Highlights & Insights¶
- A thought-provoking core finding: The structured complexity of human motion serves as the optimal training signal for general-purpose point tracking.
- Exceptional data efficiency: the method surpasses CoTracker3 with 11× fewer videos, and BootsTAPIR with 10,000× fewer frames.
- The pipeline is simple yet effective, combining only off-the-shelf components (HMR + optical flow).
- The dataset is non-proprietary and openly contributed to the community.
Limitations & Future Work¶
- Only human motion is exploited; other valuable motion types (e.g., animals, fluids) are not utilized.

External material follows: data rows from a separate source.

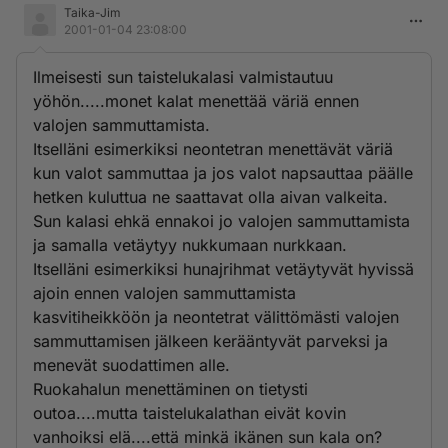
Taika-Jim
2001-01-04 23:08:00
Ilmeisesti sun taistelukalasi valmistautuu
yöhön.....monet kalat menettää väriä ennen
valojen sammuttamista.
Itselläni esimerkiksi neontetran menettävät väriä
kun valot sammuttaa ja jos valot napsauttaa päälle
hetken kuluttua ne saattavat olla aivan valkeita.
Sun kalasi ehkä ennakoi jo valojen sammuttamista
ja samalla vetäytyy nukkumaan nurkkaan.
Itselläni esimerkiksi hunajrihmat vetäytyvät hyvissä
ajoin ennen valojen sammuttamista
kasvitiheikköön ja neontetrat välittömästi valojen
sammuttamisen jälkeen kerääntyvät parveksi ja
menevät suodattimen alle.
Ruokahalun menettäminen on tietysti
outoa....mutta taistelukalathan eivät kovin
vanhoiksi elä....että minkä ikänen sun kala on?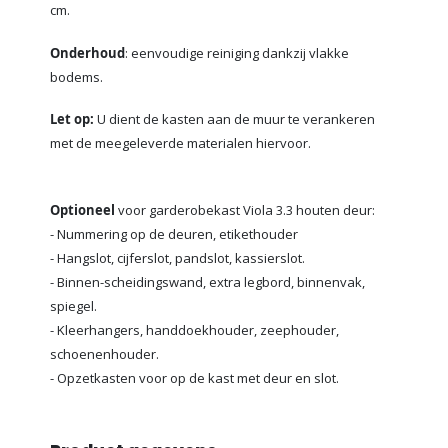
cm.
Onderhoud
: eenvoudige reiniging dankzij vlakke
bodems.
Let op:
U dient de kasten aan de muur te verankeren
met de meegeleverde materialen hiervoor.
Optioneel
voor garderobekast Viola 3.3 houten deur:
- Nummering op de deuren, etikethouder
- Hangslot, cijferslot, pandslot, kassierslot.
- Binnen-scheidingswand, extra legbord, binnenvak,
spiegel.
- Kleerhangers, handdoekhouder, zeephouder,
schoenenhouder.
- Opzetkasten voor op de kast met deur en slot.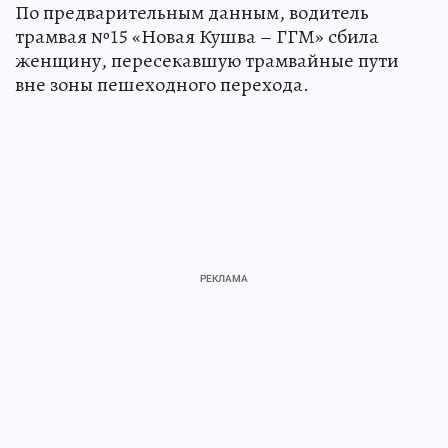
По предварительным данным, водитель
трамвая №15 «Новая Кушва – ГГМ» сбила
женщину, пересекавшую трамвайные пути
вне зоны пешеходного перехода.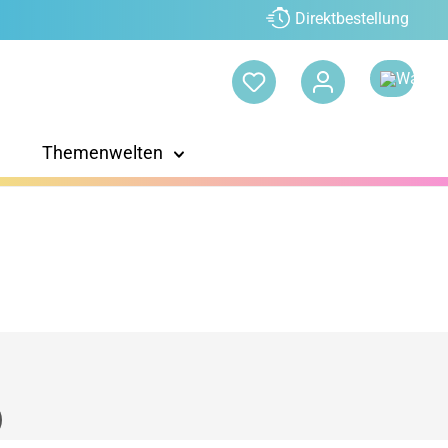
Direktbestellung
Themenwelten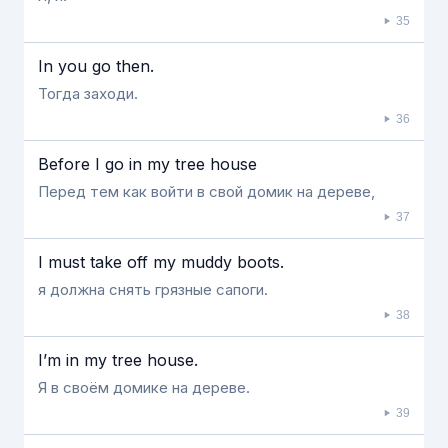
35
In you go then.
Тогда заходи.
36
Before I go in my tree house
Перед тем как войти в свой домик на дереве,
37
I must take off my muddy boots.
я должна снять грязные сапоги.
38
I’m in my tree house.
Я в своём домике на дереве.
39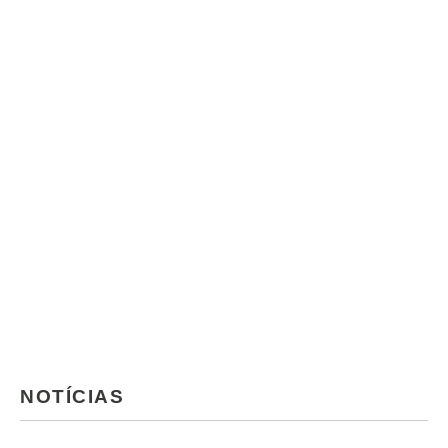
NOTÍCIAS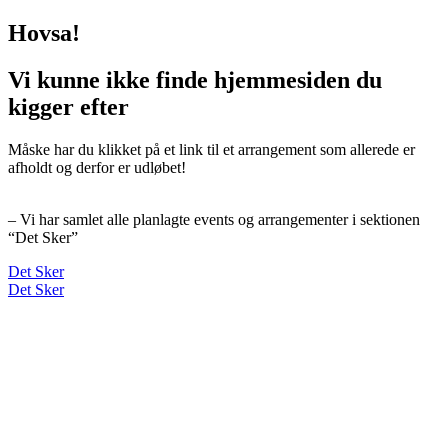
Hovsa!
Vi kunne ikke finde hjemmesiden du
kigger efter
Måske har du klikket på et link til et arrangement som allerede er
afholdt og derfor er udløbet!
– Vi har samlet alle planlagte events og arrangementer i sektionen
“Det Sker”
Det Sker
Det Sker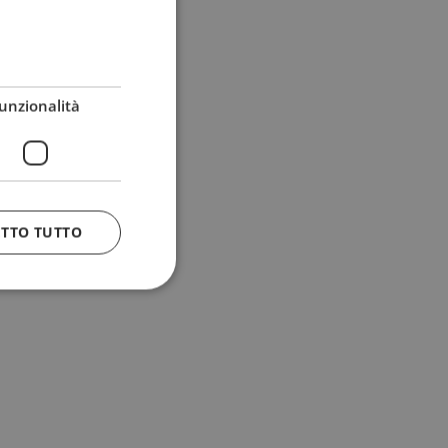
unzionalità
ETTO TUTTO
 e la gestione
n cookie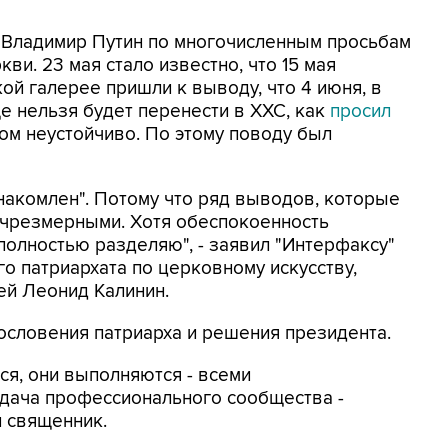
т Владимир Путин по многочисленным просьбам
и. 23 мая стало известно, что 15 мая
ой галерее пришли к выводу, что 4 июня, в
 нельзя будет перенести в ХХС, как
просил
ком неустойчиво. По этому поводу был
знакомлен". Потому что ряд выводов, которые
 чрезмерными. Хотя обеспокоенность
полностью разделяю", - заявил "Интерфаксу"
о патриархата по церковному искусству,
ей Леонид Калинин.
ословения патриарха и решения президента.
я, они выполняются - всеми
дача профессионального сообщества -
л священник.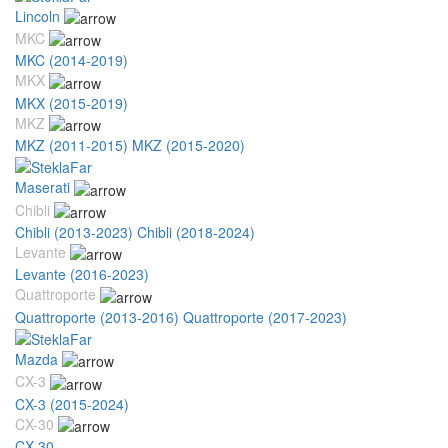
Lincoln
MKC
MKC (2014-2019)
MKX
MKX (2015-2019)
MKZ
MKZ (2011-2015)
MKZ (2015-2020)
Maserati
Chibli
Chibli (2013-2023)
Chibli (2018-2024)
Levante
Levante (2016-2023)
Quattroporte
Quattroporte (2013-2016)
Quattroporte (2017-2023)
Mazda
CX-3
CX-3 (2015-2024)
CX-30
CX-30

- SMPL does not model hand and facial details, resulting in the loss of fine-grained trajectories in these regions.
- HMR models remain limited in robustness under crowded scenes and extreme occlusion.
Related Work & Insights¶
- Complementary to DriveTrack (pseudo-labels from driving scenes): driving motion is simple (predominantly rigid bodies), whereas human motion is complex.
- The approach is extensible: any object category with a parametric model (e.g., animals via SMAL) can benefit from the same pseudo-label generation strategy.
Rating¶
- Novelty: ⭐⭐⭐⭐⭐ Using human motion as a training signal for general-purpose point tracking is an elegant insight.
- Experimental Thoroughness: ⭐⭐⭐⭐⭐ Multiple benchmarks × multiple trackers × extensive ablations × comparisons with several SOTA methods.
- Writing Quality: ⭐⭐⭐⭐⭐ Motivation is clear; the pipeline design logic is rigorous.
- Value: ⭐⭐⭐⭐⭐ Efficient, reproducible, and likely to have lasting impact.